The Decision

I shared a few blogs ago about the opportunity for our oldest, who has Down syndrome, to move out into his own apartment while participating in a program for living independently. My instant response was “no” and my reason was that he wasn’t ready. But, my spouse, encouraged me to proceed accordingly in an effort for us to gather more information. Then I walked through the process of wondering if my reaction was fear based.

So, I followed my spouse’s request and we made an appointment to tour the facility, ask questions, etc. only to realize that my gut gauge was on high alert. Let me just point out that in the land of adults with disabilities, there are more people than places for them to live. Also, the expense is outrageous. For Bailey to live at this particular place, the monthly amount was going to run us $1800 (rent plus the tuition for the program). Keep in mind the minimal social security he gets and making under $9 an hour for about 20 hours a week.
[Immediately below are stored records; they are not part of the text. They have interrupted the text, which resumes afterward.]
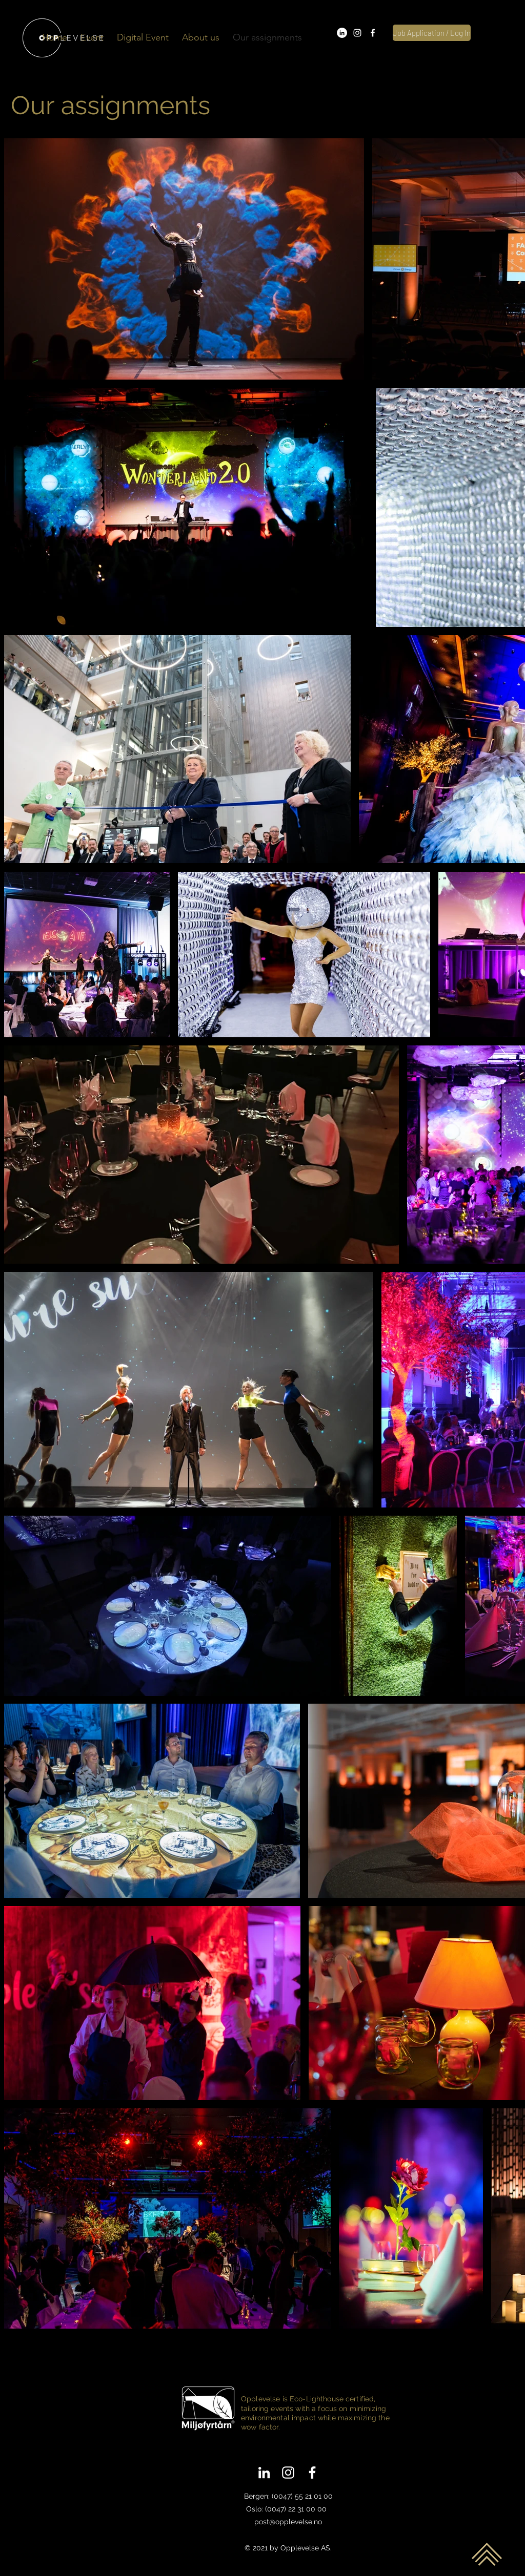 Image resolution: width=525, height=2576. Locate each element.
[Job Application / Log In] (432, 33)
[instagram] (357, 33)
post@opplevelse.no (288, 2522)
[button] (92, 37)
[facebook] (373, 33) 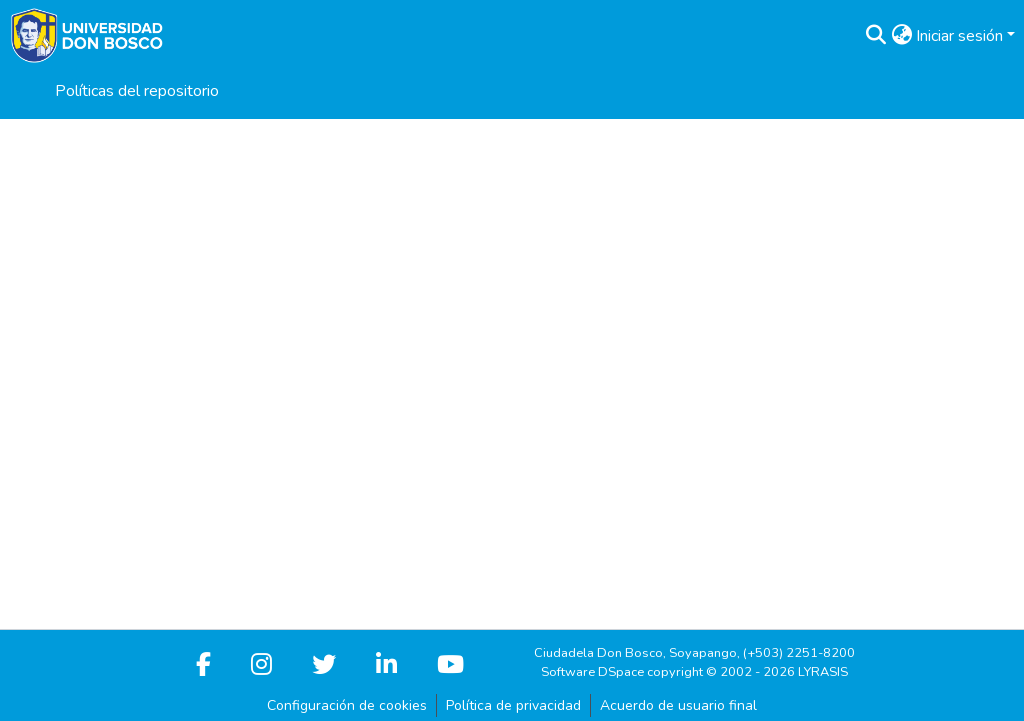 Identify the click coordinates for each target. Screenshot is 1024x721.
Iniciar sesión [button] (961, 36)
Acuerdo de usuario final (678, 705)
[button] (875, 36)
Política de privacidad (513, 705)
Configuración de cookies (347, 705)
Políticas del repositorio (137, 91) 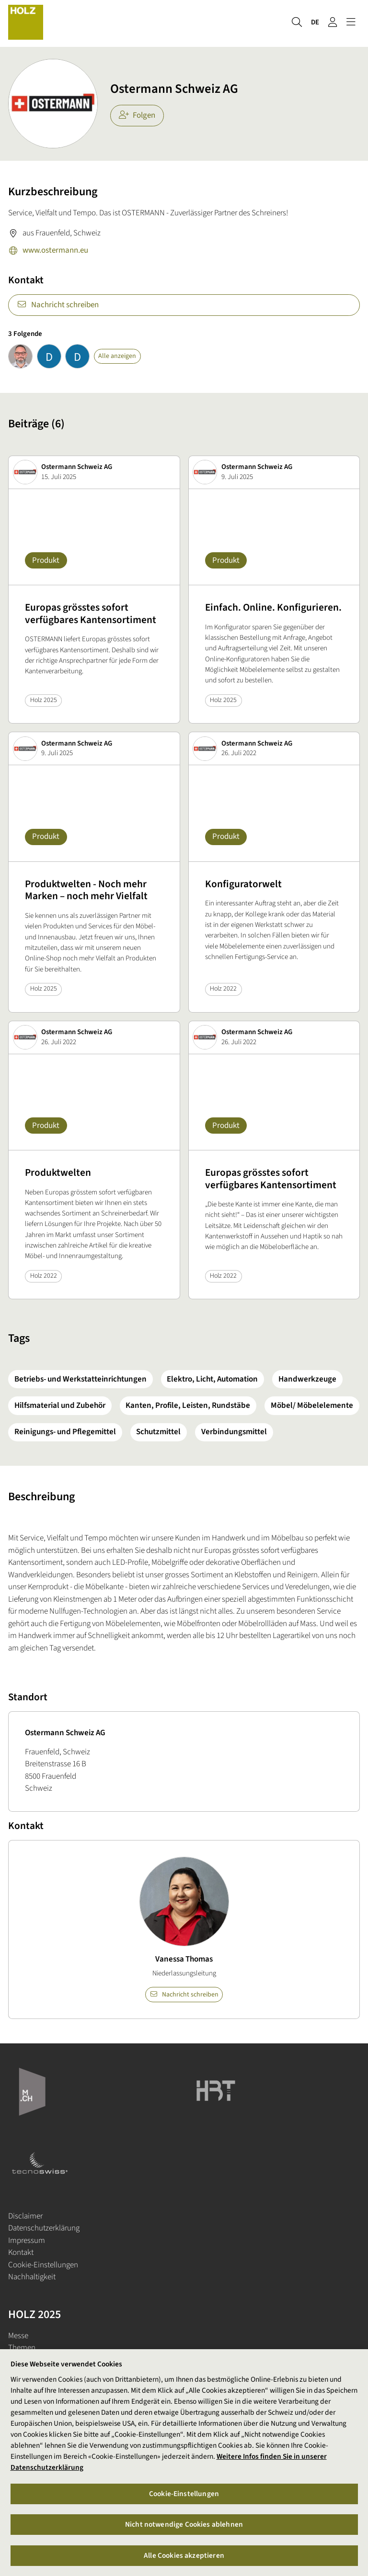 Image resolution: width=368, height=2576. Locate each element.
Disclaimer (25, 2216)
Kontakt (21, 2252)
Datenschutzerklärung (44, 2228)
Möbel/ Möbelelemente (312, 1405)
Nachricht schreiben (58, 305)
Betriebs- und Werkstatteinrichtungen (80, 1379)
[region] (184, 2462)
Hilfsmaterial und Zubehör (59, 1405)
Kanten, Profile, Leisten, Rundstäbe (188, 1405)
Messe (18, 2336)
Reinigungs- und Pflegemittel (65, 1432)
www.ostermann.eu (48, 251)
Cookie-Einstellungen (43, 2265)
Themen (21, 2347)
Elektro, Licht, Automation (212, 1379)
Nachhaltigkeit (32, 2277)
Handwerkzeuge (307, 1379)
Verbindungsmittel (234, 1432)
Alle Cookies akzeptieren (184, 2555)
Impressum (26, 2240)
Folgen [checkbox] (137, 115)
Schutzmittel (158, 1432)
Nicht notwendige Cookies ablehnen (184, 2524) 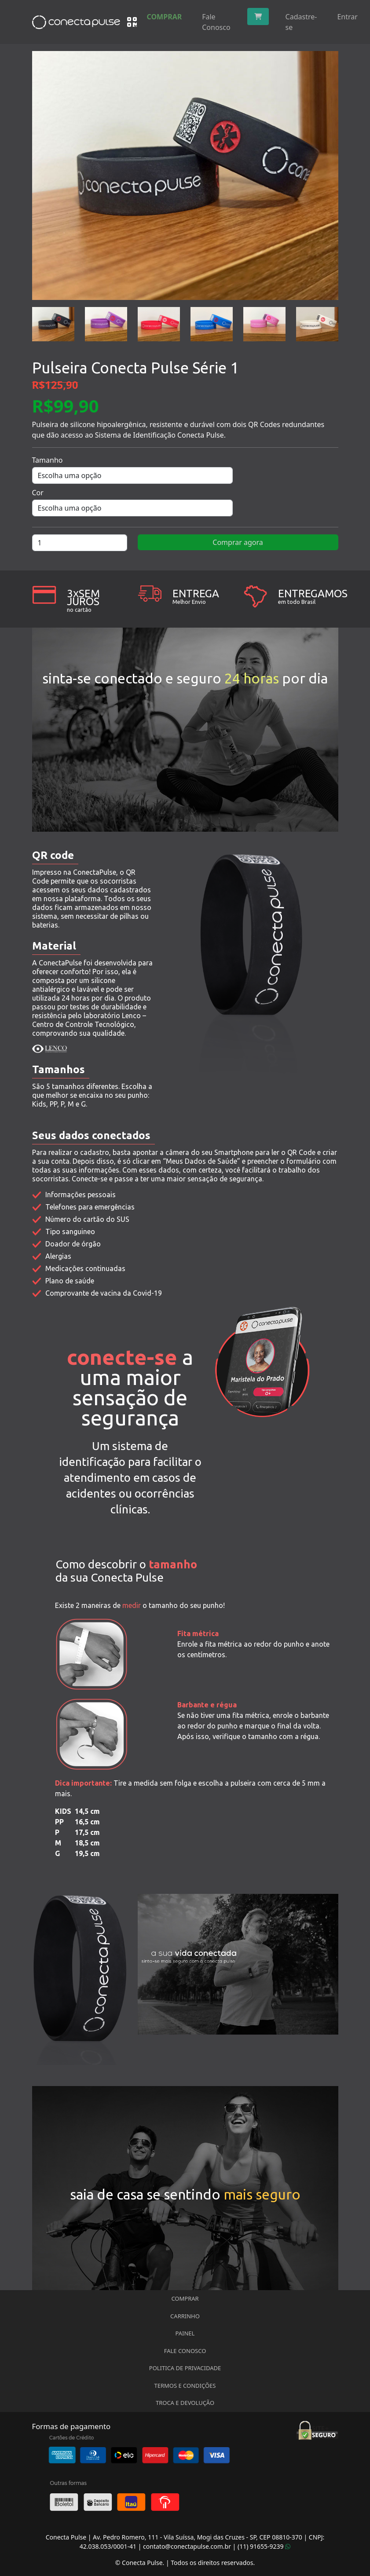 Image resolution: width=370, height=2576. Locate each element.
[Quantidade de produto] (79, 542)
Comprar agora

Brian asked if I was scared or excited. I felt pretty neutral. I was open to the possibility that this might be the right time and place for him to transition. Once we asked questions, I was pretty stoked. We walked over to the apartment building that he would be in and took a tour. The space was airy and spacious. There was a common area for the residents to gather that included a kitchen where cooking classes met. So far, so good. And then we went into the vacant apartment that was roomy. It had its own kitchen, bathroom and plenty of storage. The ideal first apartment. I could see the potential and was already in decorating mode. Then the warning bells started sounding and I thought my head might pop off…..seriously.

First, this studio apartment was in between the main front door and the door entering the common area. The front door was unlocked. All the other apartments were behind the second door which is always locked, plus this apartment is kind of isolated from the rest. Ummmm….hello…….security issue number one. Then there was a private courtyard area that he could access from his back door, but there was also gate access from the parking lot. The gate didn’t have a lock. Red flag number two. At this point, I was firing questions right and left regarding these issues. I was assured they would look into these concerns, but I was already on the train to “NO” town. Plus, I was wondering why no one had these concerns prior to me asking.

We said our goodbyes and told them we would be discussing it further this weekend. Honestly, Brian and I were on the same page. Different reasons, but the same page nonetheless. His was pricing (how much bang for our buck would be getting) and mine was security. We agreed that while this particular unit wasn’t going to work, we would still be open to discussing the possibility if another one located behind the locked door became available. It was an easy decision…..this time.

Here is the deal. This isn’t my first rodeo. I have been riding this bull for 23 years and it hasn’t thrown me off yet. The reality is that no program will be perfect. There are always going to be kinks. Maybe I am too particular, but, honestly, I need to feel secure in my decision. When my gut is screaming at me, I have to honor that. What works for others isn’t always going to work for us. His opportunity will come, but for now, we will wait.